Minutes earlier, I’d let our dog, Memphis, into the cottage, which had been advertised, at least until our visit, as pet-friendly. After making a grand entrance, sniffing and tail-whapping everyone, Memphis took about 30 seconds to have a slight, shall we say, indiscretion on their small area rug while nobody was looking. I was the first to find the steaming gun.

In the next room, the sweet old couple who owned the cottage explained to my wife, Kara, that we shouldn’t run the toaster and the microwave at the same time, lest we pop a fuse. They had just welcomed us to their lakefront cottage, which we were renting for a week, with homemade jam and muffins. We had just repaid them with a gift not nearly as aromatic.

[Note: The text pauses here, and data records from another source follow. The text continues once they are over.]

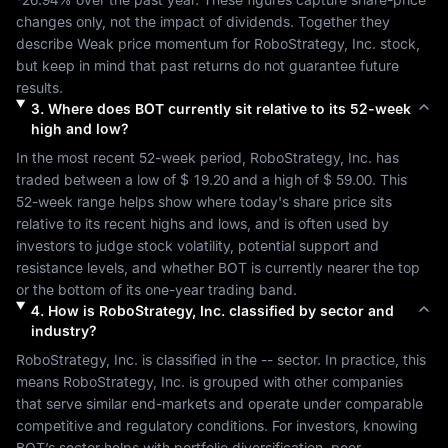
changes only, not the impact of dividends. Together they 
describe 
Weak
 price momentum for 
RoboStrategy, Inc.
 stock, 
but keep in mind that past returns do not guarantee future 
results.
3
.
Where does
BOT
currently sit relative to its 52-week
high and low?
In the most recent 52-week period, 
RoboStrategy, Inc.
 has 
traded between a low of 
$ 19.20
 and a high of 
$ 59.00
. This 
52-week range helps show where today's share price sits 
relative to its recent highs and lows, and is often used by 
investors to judge stock volatility, potential support and 
resistance levels, and whether 
BOT
 is currently nearer the top 
or the bottom of its one-year trading band.
4
.
How is
RoboStrategy, Inc.
classified by sector and
industry?
RoboStrategy, Inc.
 is classified in the 
--
 sector. In practice, this 
means 
RoboStrategy, Inc.
 is grouped with other companies 
that serve similar end-markets and operate under comparable 
competitive and regulatory conditions. For investors, knowing 
BOT
’s sector helps with portfolio diversification, peer 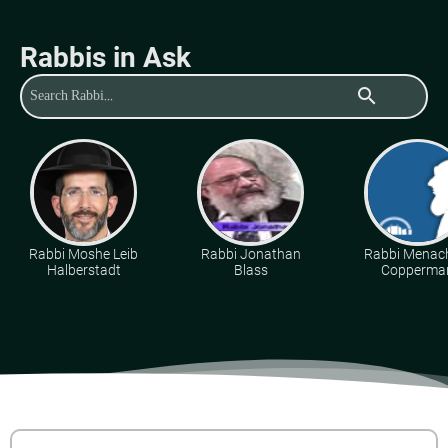
Rabbis in Ask
search
Rabbi Moshe Leib
Rabbi Jonathan
Rabbi Mena
Halberstadt
Blass
Copperma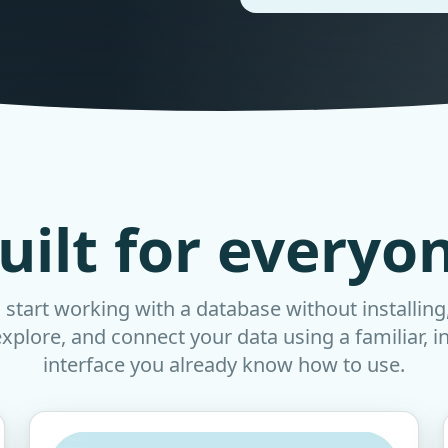
uilt for everyo
start working with a database without installing
explore, and connect your data using a familiar, i
interface you already know how to use.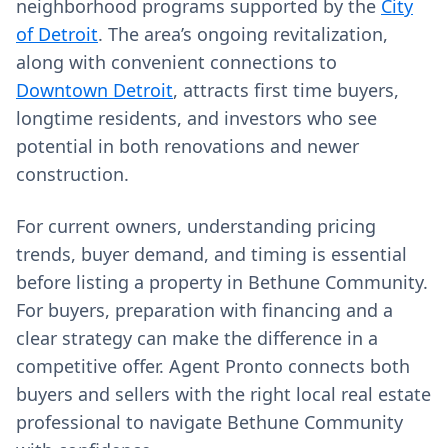
neighborhood programs supported by the
City
of Detroit
. The area’s ongoing revitalization,
along with convenient connections to
Downtown Detroit
, attracts first time buyers,
longtime residents, and investors who see
potential in both renovations and newer
construction.
For current owners, understanding pricing
trends, buyer demand, and timing is essential
before listing a property in Bethune Community.
For buyers, preparation with financing and a
clear strategy can make the difference in a
competitive offer. Agent Pronto connects both
buyers and sellers with the right local real estate
professional to navigate Bethune Community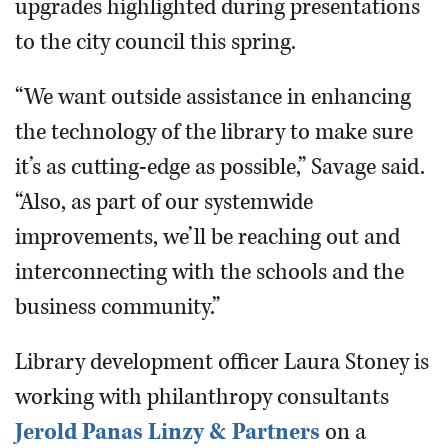
upgrades highlighted during presentations
to the city council this spring.
“We want outside assistance in enhancing
the technology of the library to make sure
it’s as cutting-edge as possible,” Savage said.
“Also, as part of our systemwide
improvements, we’ll be reaching out and
interconnecting with the schools and the
business community.”
Library development officer Laura Stoney is
working with philanthropy consultants
Jerold Panas Linzy & Partners
on a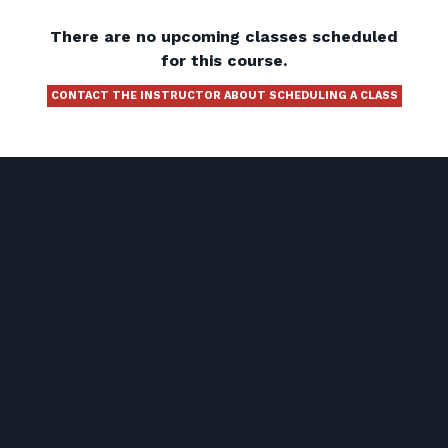
There are no upcoming classes scheduled
for this course.
CONTACT THE INSTRUCTOR ABOUT SCHEDULING A CLASS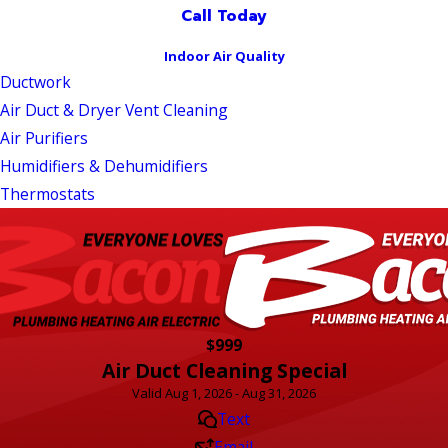
Call Today
Indoor Air Quality
Ductwork
Air Duct & Dryer Vent Cleaning
Air Purifiers
Humidifiers & Dehumidifiers
Thermostats
$999
Air Duct Cleaning Special
Valid Aug 1, 2026 - Aug 31, 2026
Text
Email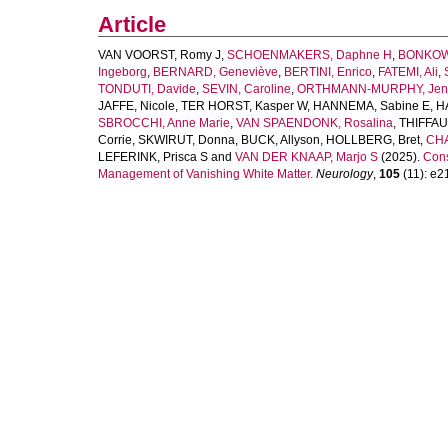
Article
VAN VOORST, Romy J
,
SCHOENMAKERS, Daphne H
,
BONKOWS
Ingeborg
,
BERNARD, Geneviève
,
BERTINI, Enrico
,
FATEMI, Ali
,
TONDUTI, Davide
,
SEVIN, Caroline
,
ORTHMANN-MURPHY, Jenni
JAFFE, Nicole
,
TER HORST, Kasper W
,
HANNEMA, Sabine E
,
H
SBROCCHI, Anne Marie
,
VAN SPAENDONK, Rosalina
,
THIFFAUL
Corrie
,
SKWIRUT, Donna
,
BUCK, Allyson
,
HOLLBERG, Bret
,
CHA
LEFERINK, Prisca S
and
VAN DER KNAAP, Marjo S
(2025).
Cons
Management of Vanishing White Matter.
Neurology
,
105
(11): e21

Meanwhile, 10 feet away, protected from their view only by a wall that didn’t even reach the ceiling, my own fuses were popping. The tour would come back into the living room at any moment. Would we be booted from the premises before our vacation had even begun? Would we all have to stay in a kennel instead?

At times like these, you can find out quite a bit about yourself. When the (dog) chips are down (on the carpet), are you the kind of person who will step up and take responsibility, or a coward who will try to evade the consequences? For me, the choice was so obvious as to not really exist at all.

To evade the consequences, I knelt before the rug, grabbing it by either end and carefully folding it, my brain racing to remember potential hiding places in the bedroom we’d all just visited. When the heat died down, I could just take the whole package and clean it up or drop it off a bridge somewhere. Mission accomplished, consequences avoided.

“No, this is crazy, and they’ll notice the rug missing immediately,” I thought, dropping the rug and stepping back. Surely, there was an artful way out of this situation. I exhaled slowly, taking solace in the fact that at least nobody else was aware of what had happened.

“Memphis pooed!” my three-year-old son, Zack, said, standing in the doorway behind me and pointing. My six-year-old son, Evan, ran in from the porch.

“Ewwwww!” he said.

“Quiet, please, both of you!” I whisper-shouted.

Just then, I remembered the doggie-doo bag in my pocket, which had been there since our walk the previous night (different day, same pants). Unfurling the bag in one motion, I scooped up the indiscretion and scuttled into the bedroom with it. As I tied the bag into a knot, triumphant, I heard Zack’s voice again, this time coming from the kitchen.

“Memphis pooed!” he yelled.

“What’s that, dear?” the sweet old lady asked. My only hope was that Zack’s three-year-old enunciation would save us since, to the untrained ear, it sounded like he was saying “Meffis poot” over and over again.

The next voice I heard was Evan’s: “Memphis pooped on the carpet!”

There was no mistaking that. His elocution was crisp and faultless, as if he was auditioning to narrate a documentary. With that performance, he could have nudged out Morgan Freeman.

And then, silence. Alone in the bedroom, I hung my head, then hung the doo-doo bag on a hook in the closet.

Fortunately, everyone pretended that nothing had happened, all smiles and pleasantries, if short on handshakes.

“That was horrible,” Kara said after they’d left.

At the end of the week, Kara read me an email from the sweet old lady: “I stopped by the cottage while you were away, and Memphis was a joy. What a good dog!”

“Hey, that’s really nice,” I replied as I dumped their area rug over the side of the bridge.